How Data Helps Investigative Journalists “See the Forest” – Center for Public Integrity

The individual situation of a single mother laid off due to COVID-19 and facing eviction from her apartment may lead a reader to understand and connect with an acute societal need. But comparing the common ground of these circumstances – time, geography, occupation, race, ethnicity, gender – with hundreds of thousands of others can be used to investigate the systems that cause or perpetuate the problems and potential solutions. .
That’s the job of Amy DiPierro as a data journalist at the Center for Public Integrity.
Since joining the nonprofit news organization focused on investigating inequality last fall, she has worked in partnership with the Washington Informer to examine threats to black property in Washington, D.C. , and investigates various forces affecting housing security during the pandemic and beyond.
DiPierro previously worked for The Desert Sun in Palm Springs, California, and BusinessDen in Denver, Colorado. She is a graduate of Swarthmore College and Stanford University, where she was a Knight-Hennessy Fellow and a Fellow of the Brown Institute for Media Innovation.
She contributed to the project “Nowhere to gowhich received the Sigma Delta Chi Award from the Society of Professional Journalists.
We asked her about her career path before Public Integrity and her recent work here:
Welcome to public integrity! What made you want to join a nonprofit investigative newsroom?
I started my journalism career as a reporter for local newspapers. These jobs were easy to love. You learn something new every day, challenge local leaders to justify their political choices and, when you’re lucky, help people better understand where they live or work.
Between daily timelines, however, I struggled to see very far beyond any given news cycle. I was afraid that my work was so focused on the trees that it didn’t explain what was happening in the forest. That’s what got me interested in investigative journalism, and data journalism in particular: I wanted context beyond what people and public documents could tell me, and I I found that sometimes the numbers elucidated questions I couldn’t answer otherwise.
Can you explain what a data journalist does? How is your work changing on a daily basis?
Data journalism is like a big tent. It is home to people who draw inspiration from disciplines as diverse as statistics, computer science, software development, design, and even some quantitative social sciences. Some data journalists are more reporting oriented; they could strike out data from a website, then analyze it using statistical methods and design a data visualization to present their results. Others spend more time developing software and to keep data base that other journalists, even if they don’t know how to code, can use to supercharge their reports.
In my own work, data journalism is much like the reporting I did before the word Data became part of my job title. I always start with a question and then look for sources that can help answer it. What I do every day depends on the story. Sometimes we need to obtain data that is not available in the public domain, for example by submitting public records requests to government agencies, seeking the expertise of researchers who have compiled their own datasets, or writing code that retrieves information that we cannot find elsewhere. In other cases, the challenge is to develop a methodology to clean, verify and normalize the data we have already acquired, combine it with other datasets or test a hypothesis. All of this usually involves computer programming – I work mostly in R, Python and SQL – but also requires interviewing people and reading primary and secondary sources like any other journalist would.
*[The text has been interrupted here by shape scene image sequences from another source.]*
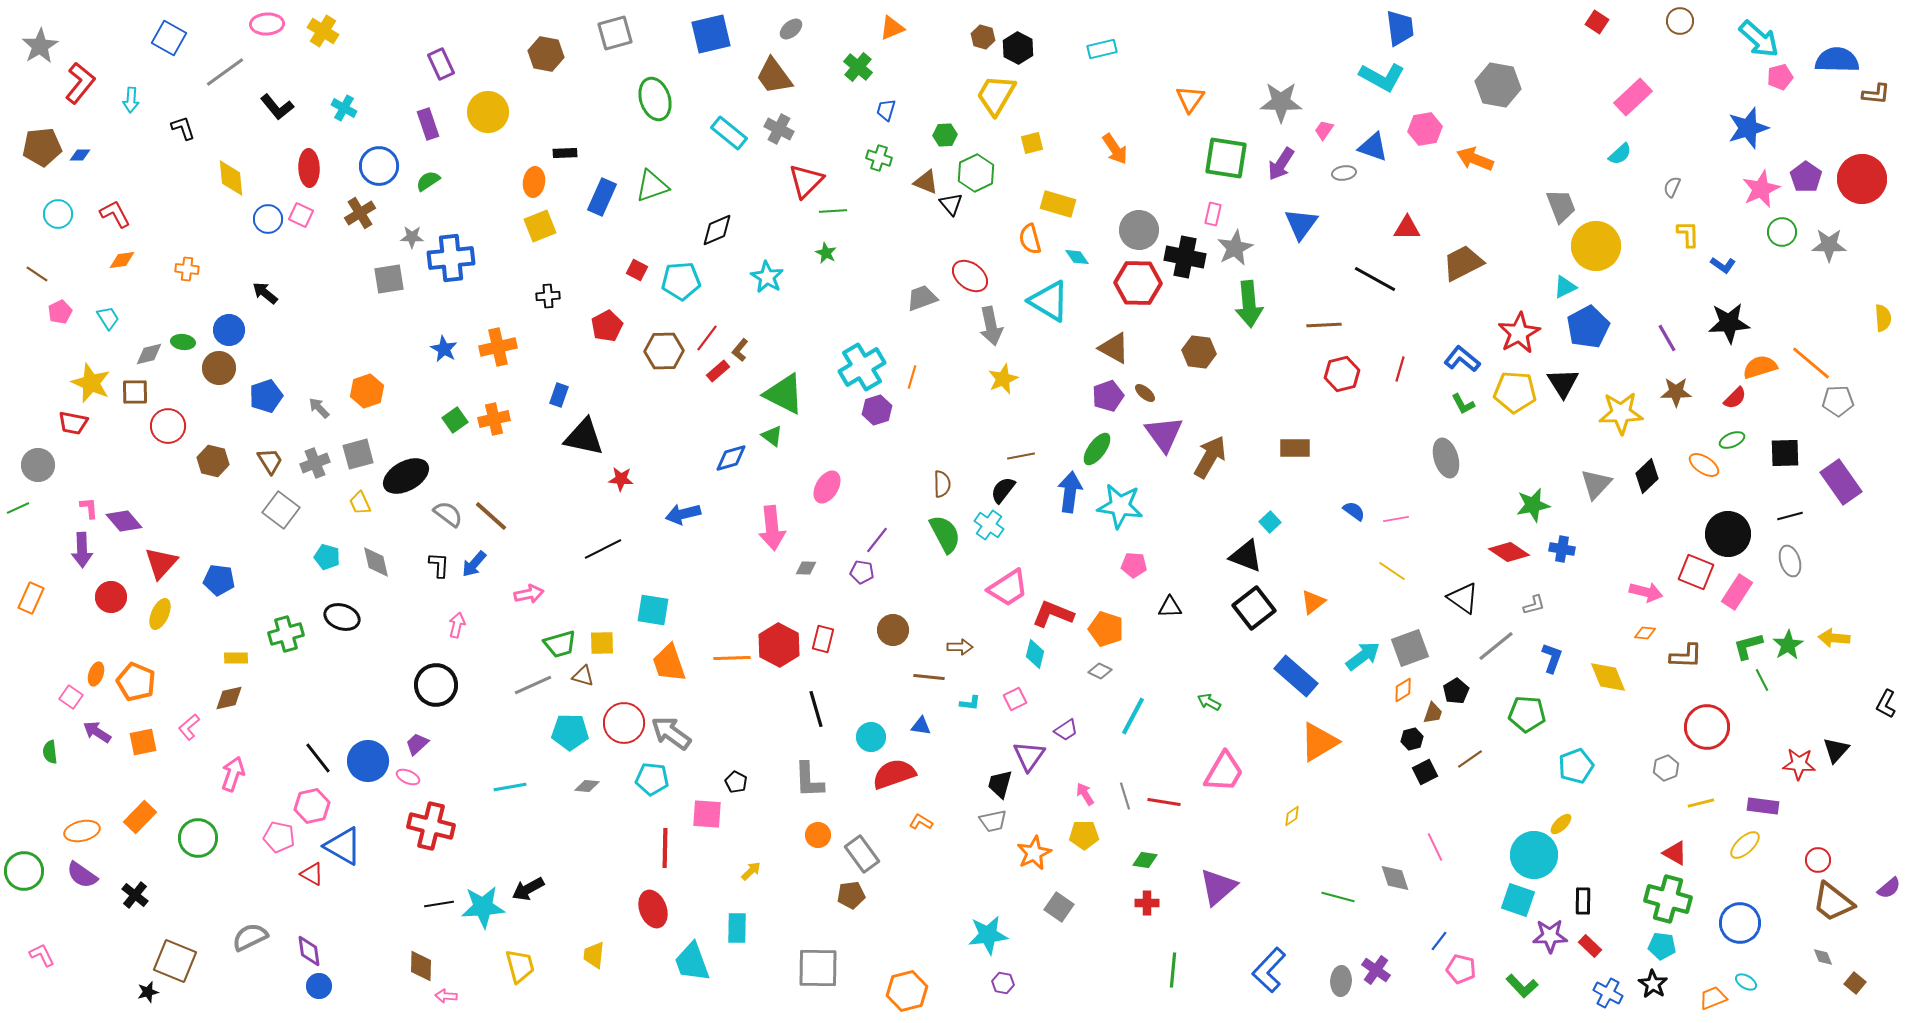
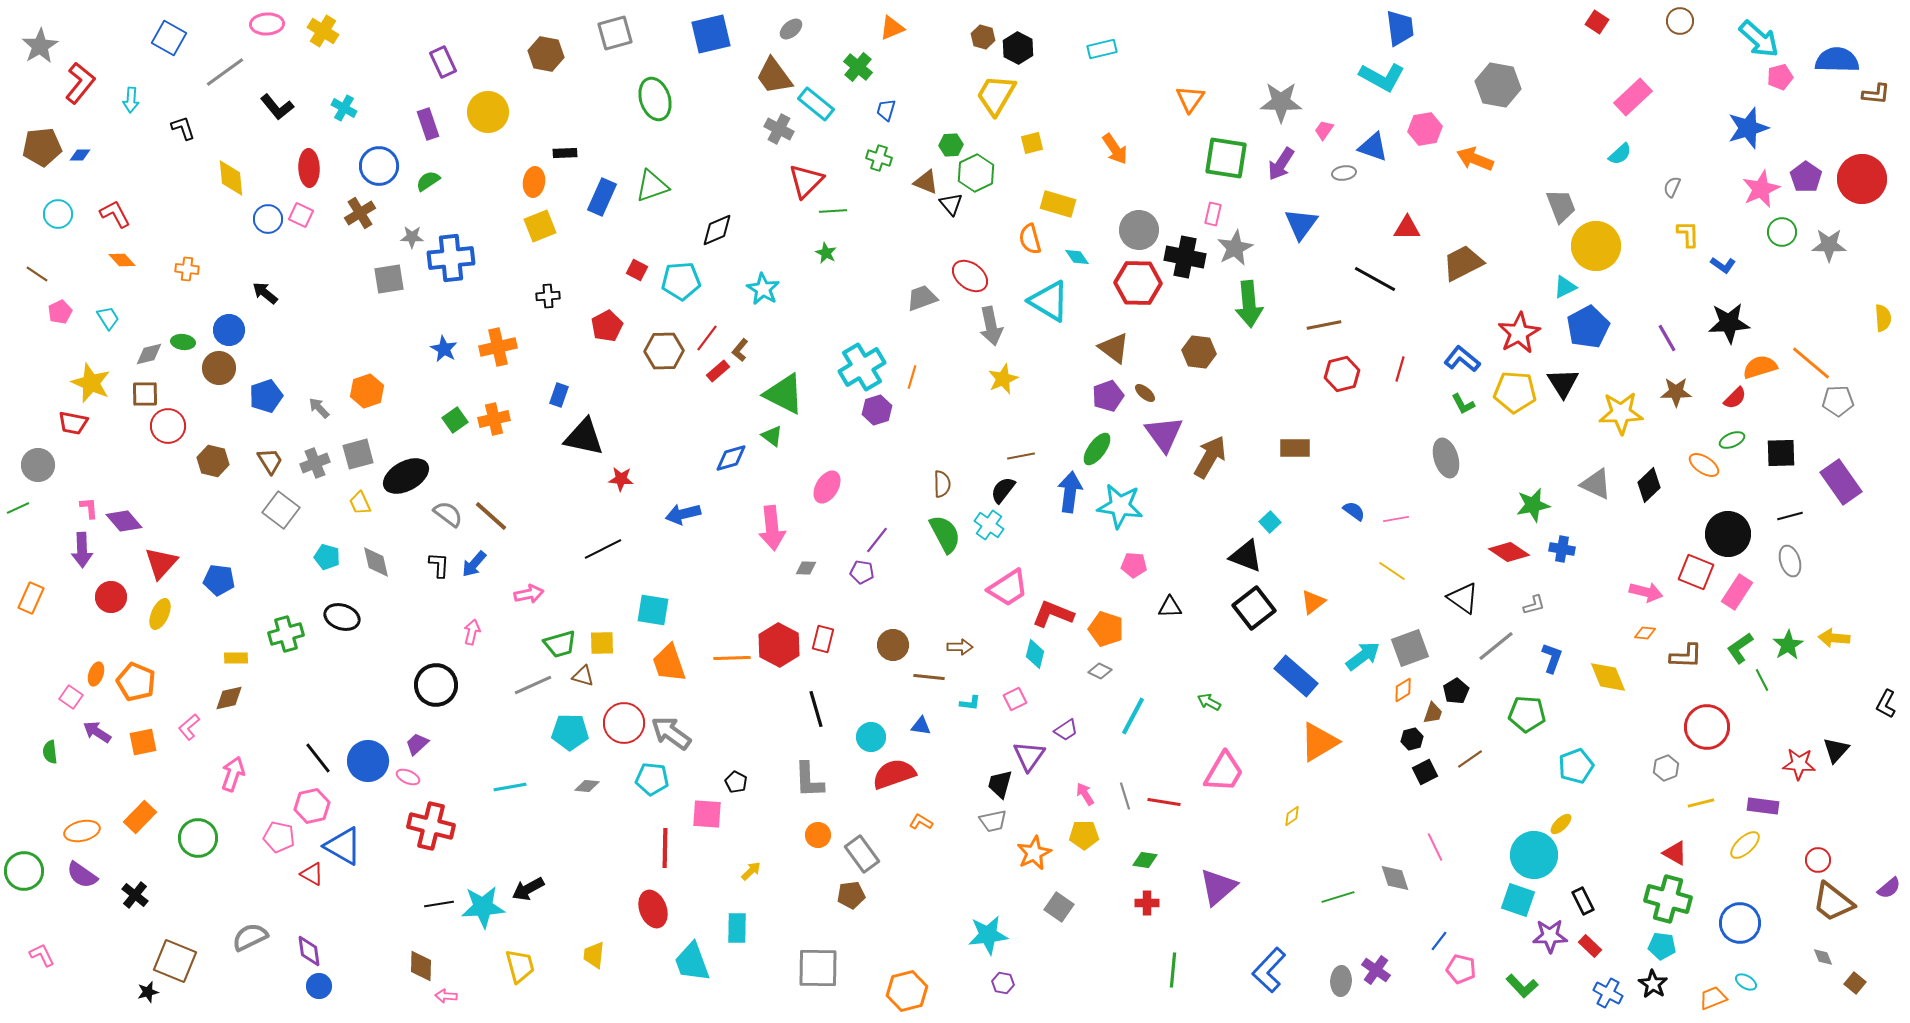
purple rectangle at (441, 64): moved 2 px right, 2 px up
cyan rectangle at (729, 133): moved 87 px right, 29 px up
green hexagon at (945, 135): moved 6 px right, 10 px down
orange diamond at (122, 260): rotated 56 degrees clockwise
cyan star at (767, 277): moved 4 px left, 12 px down
brown line at (1324, 325): rotated 8 degrees counterclockwise
brown triangle at (1114, 348): rotated 8 degrees clockwise
brown square at (135, 392): moved 10 px right, 2 px down
black square at (1785, 453): moved 4 px left
black diamond at (1647, 476): moved 2 px right, 9 px down
gray triangle at (1596, 484): rotated 48 degrees counterclockwise
pink arrow at (457, 625): moved 15 px right, 7 px down
brown circle at (893, 630): moved 15 px down
green L-shape at (1748, 646): moved 8 px left, 2 px down; rotated 20 degrees counterclockwise
green line at (1338, 897): rotated 32 degrees counterclockwise
black rectangle at (1583, 901): rotated 28 degrees counterclockwise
You worked in Palm Springs and Denver before joining Public Integrity, and work remotely from California. How have your experiences in these places influenced the type of work you do for us?
I am grateful to have spent the first years of my professional life in local newspapers. Many journalists have followed this path before me, and for good reason: it’s a wonderful way to learn the trade. I was fortunate to work with reporters and editors who were both deeply invested in the places they covered and in training the next generation of journalists. I was isolated from the echo chambers of national political news and given the mandate to come up with story ideas not on Twitter or cable news, but on local city council meetings, records of courts and our own readers. Jobs like these are becoming increasingly difficult to find as many local newsrooms shrink or close. This is a loss not only for journalists, but also for readers, who see less of themselves and their communities reflected in the news.
I think these experiences make me more sensitive to how local idiosyncrasies change the way people experience national trends – or shield them from those trends entirely. I think they make me more humble when I cover an unfamiliar place for the first time. And hopefully, having worked in local news, I’m better equipped to collaborate with local reporters at Public Integrity.
Public Integrity does not accept advertising, charge reader subscriptions, or place its work behind a paywall. Why should the person reading this support public integrity and keep our journalism accessible to everyone?
I have to admit: there is an elegant directness to the traditional subscription model in journalism. If readers enjoy the story – if it informs them, if it moves them, if it surprises them – then it seems reasonable to ask them to either pay to consume it as they would when buying any another product, or to choose not to pay for it. , and do without.
The problem is that investigative journalism is not a product like the others. Just as people have a right to clean water to drink and clean air to breathe, I tend to think that good public affairs reporting is a right that should not be denied to anyone, especially because they can’t afford it.
But investigative journalism is a long and often expensive job. Newsrooms like ours invest heavily in doing so. We hope that if our work has informed you, or moved you, or surprised you, you will help us to continue.